ACTIVITY >> Check each line of the data below for the word "Interessen", then extract the ones that have it.
BEGIN DATA SUPPLIED
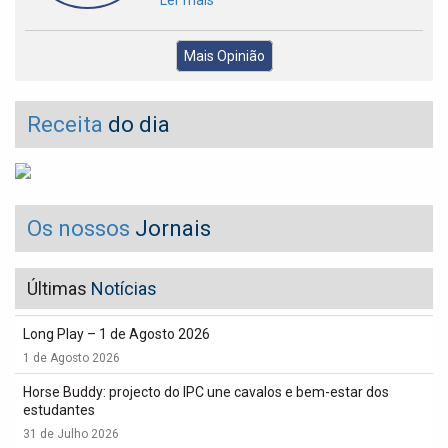
Ler mais
Mais Opinião
Receita
do dia
Os nossos
Jornais
Últimas
Notícias
Long Play – 1 de Agosto 2026
1 de Agosto 2026
Horse Buddy: projecto do IPC une cavalos e bem-estar dos
estudantes
31 de Julho 2026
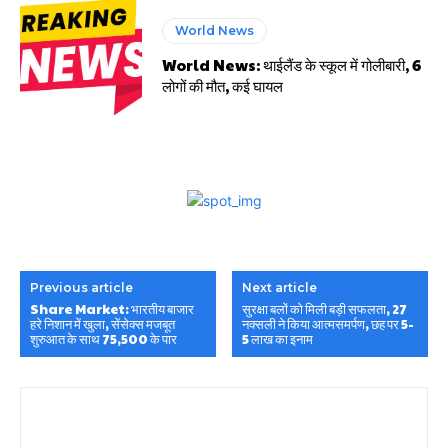
World News
World News: थाईलैंड के स्कूल में गोलीबारी, 6
लोगों की मौत, कई घायल
Previous article
Next article
Share Market: भारतीय बाजार
सुरक्षा बलों को मिली बड़ी सफलता, 27
हरे निशान में खुला, सेंसेक्स मजबूत
नक्सली ने किया आत्मसमर्पण, छह पर 5-
शुरुआत के साथ 75,500 के पार
5 लाख का इनाम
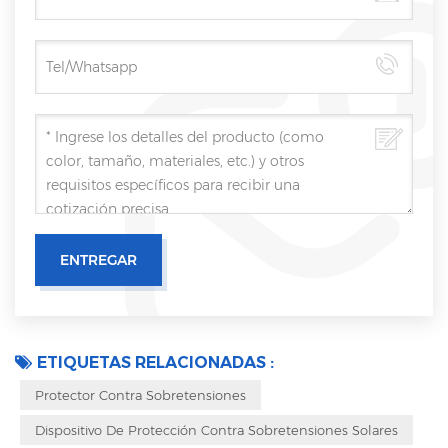
ETIQUETAS RELACIONADAS :
Protector Contra Sobretensiones
Dispositivo De Protección Contra Sobretensiones Solares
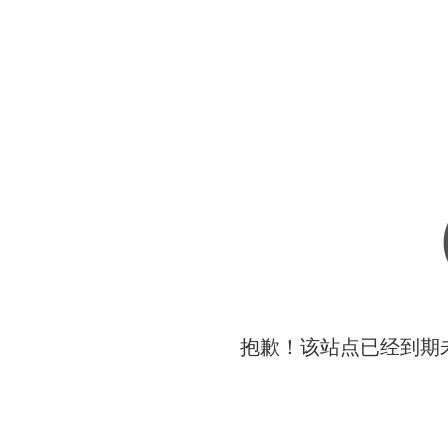
抱歉！该站点已经到期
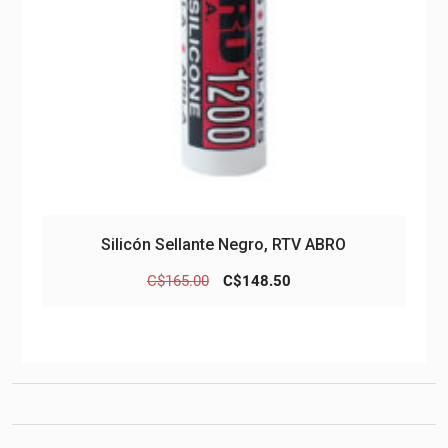
Silicón Sellante Negro, RTV ABRO
El
El
C$
165.00
C$
148.50
precio
precio
original
actual
era:
es:
C$165.00.
C$148.50.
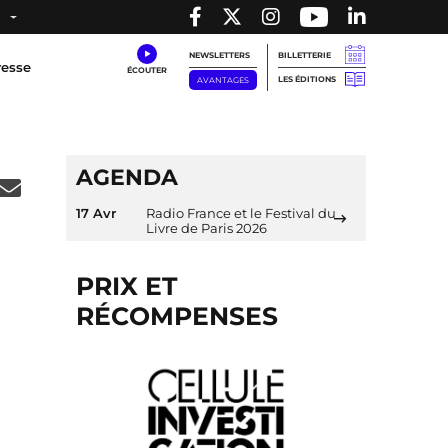
NEWSLETTERS
BILLETTERIE
resse
LES ÉDITIONS
AVANTAGES
AGENDA
17 Avr
Radio France et le Festival du
Livre de Paris 2026
PRIX ET
RÉCOMPENSES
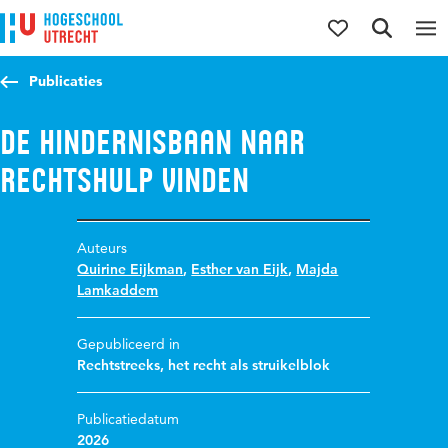
Direct naar de inhoud
Direct naar de hoofdnavigatie
Direct naar de zoekfunctie
Publicaties
De hindernisbaan naar
rechtshulp vinden
Auteurs
Quirine Eijkman
,
Esther van Eijk
,
Majda
Lamkaddem
Gepubliceerd in
Rechtstreeks, het recht als struikelblok
Publicatiedatum
2026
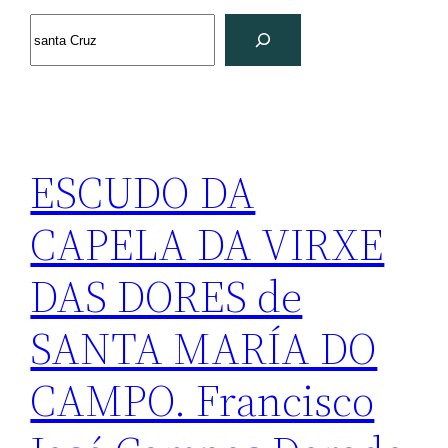
Search
ESCUDO DA
CAPELA DA VIRXE
DAS DORES de
SANTA MARÍA DO
CAMPO. Francisco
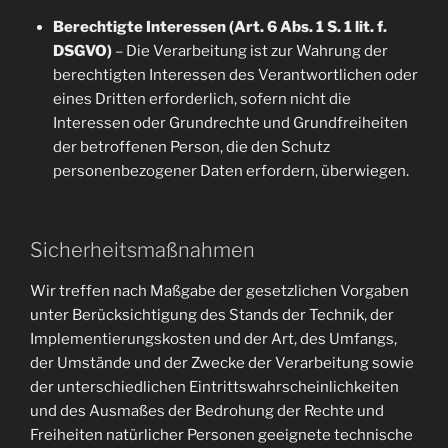
Berechtigte Interessen (Art. 6 Abs. 1 S. 1 lit. f.
DSGVO)
– Die Verarbeitung ist zur Wahrung der
berechtigten Interessen des Verantwortlichen oder
eines Dritten erforderlich, sofern nicht die
Interessen oder Grundrechte und Grundfreiheiten
der betroffenen Person, die den Schutz
personenbezogener Daten erfordern, überwiegen.
Sicherheitsmaßnahmen
Wir treffen nach Maßgabe der gesetzlichen Vorgaben
unter Berücksichtigung des Stands der Technik, der
Implementierungskosten und der Art, des Umfangs,
der Umstände und der Zwecke der Verarbeitung sowie
der unterschiedlichen Eintrittswahrscheinlichkeiten
und des Ausmaßes der Bedrohung der Rechte und
Freiheiten natürlicher Personen geeignete technische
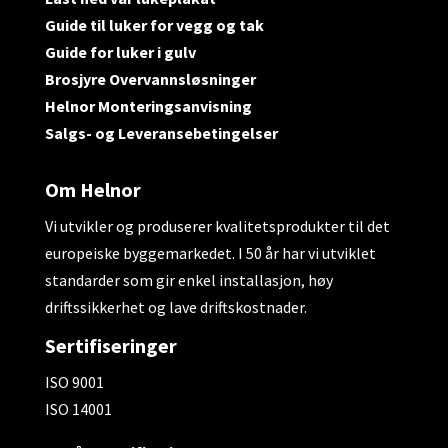
Guide til luker for vegg og tak
Guide for luker i gulv
Brosjyre Overvannsløsninger
Helnor Monteringsanvisning
Salgs- og Leveransebetingelser
Om Helnor
Vi utvikler og produserer kvalitetsprodukter til det
europeiske byggemarkedet. I 50 år har vi utviklet
standarder som gir enkel installasjon, høy
driftssikkerhet og lave driftskostnader.
Sertifiseringer
ISO 9001
ISO 14001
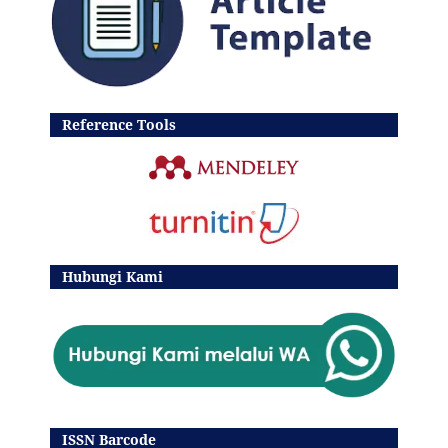
Reference Tools
Hubungi Kami
ISSN Barcode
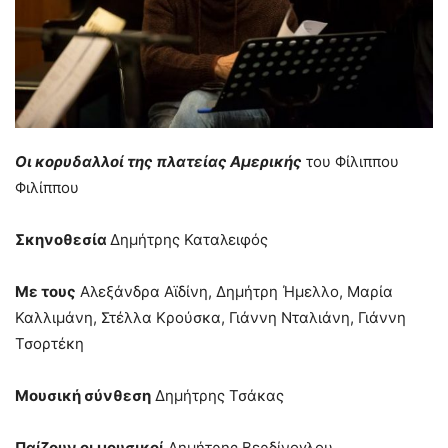
Οι κορυδαλλοί της πλατείας Αμερικής
του Φίλιππου
Φιλίππου
Σκηνοθεσία
Δημήτρης Καταλειφός
Με τους
Αλεξάνδρα Αϊδίνη, Δημήτρη Ήμελλο, Μαρία
Καλλιμάνη, Στέλλα Κρούσκα, Γιάννη Νταλιάνη, Γιάννη
Τσορτέκη
Μουσική σύνθεση
Δημήτρης Τσάκας
Παίζουν οι μουσικοί
Δημήτρης Βερδίνογλου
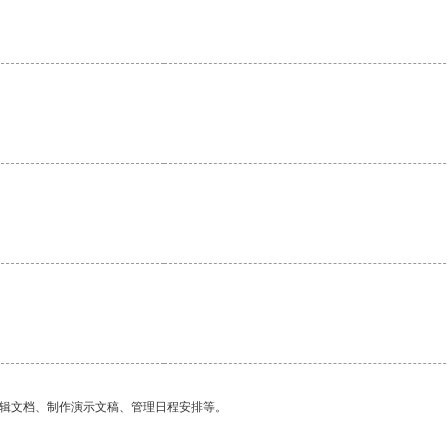
。
编辑文档、制作演示文稿、管理日程安排等。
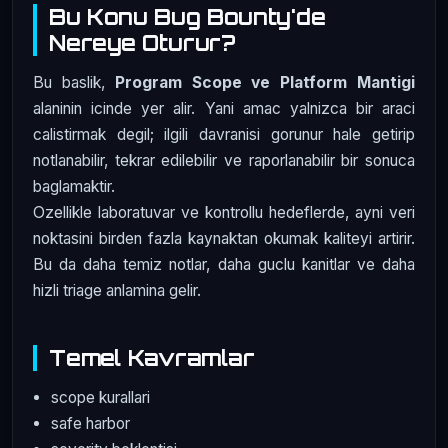
Bu Konu Bug Bounty'de
Nereye Oturur?
Bu baslik,
Program Scope ve Platform Mantigi
alaninin icinde yer alir. Yani amac yalnizca bir araci
calistirmak degil; ilgili davranisi gorunur hale getirip
notlanabilir, tekrar edilebilir ve raporlanabilir bir sonuca
baglamaktir.
Ozellikle laboratuvar ve kontrollu hedeflerde, ayni veri
noktasini birden fazla kaynaktan okumak kaliteyi artirir.
Bu da daha temiz notlar, daha guclu kanitlar ve daha
hizli triage anlamina gelir.
Temel Kavramlar
scope kurallari
safe harbor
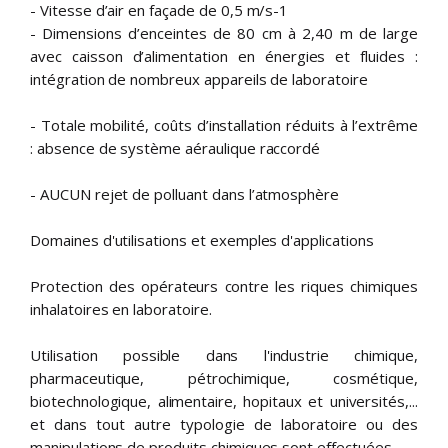
- Vitesse d’air en façade de 0,5 m/s-1
- Dimensions d’enceintes de 80 cm à 2,40 m de large
avec caisson d’alimentation en énergies et fluides :
intégration de nombreux appareils de laboratoire
- Totale mobilité, coûts d’installation réduits à l’extrême
: absence de système aéraulique raccordé
- AUCUN rejet de polluant dans l’atmosphère
Domaines d'utilisations et exemples d'applications
Protection des opérateurs contre les riques chimiques
inhalatoires en laboratoire.
Utilisation possible dans l'industrie chimique,
pharmaceutique, pétrochimique, cosmétique,
biotechnologique, alimentaire, hopitaux et universités,...
et dans tout autre typologie de laboratoire ou des
manipulations de produits chimiques sont effectuées.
END DATA SUPPLIED
REPLY >>
Berechtigte Interessen (Art. 6 Abs. 1 S. 1 lit. f.
berechtigten Interessen des Verantwortlichen oder
Interessen oder Grundrechte und Grundfreiheiten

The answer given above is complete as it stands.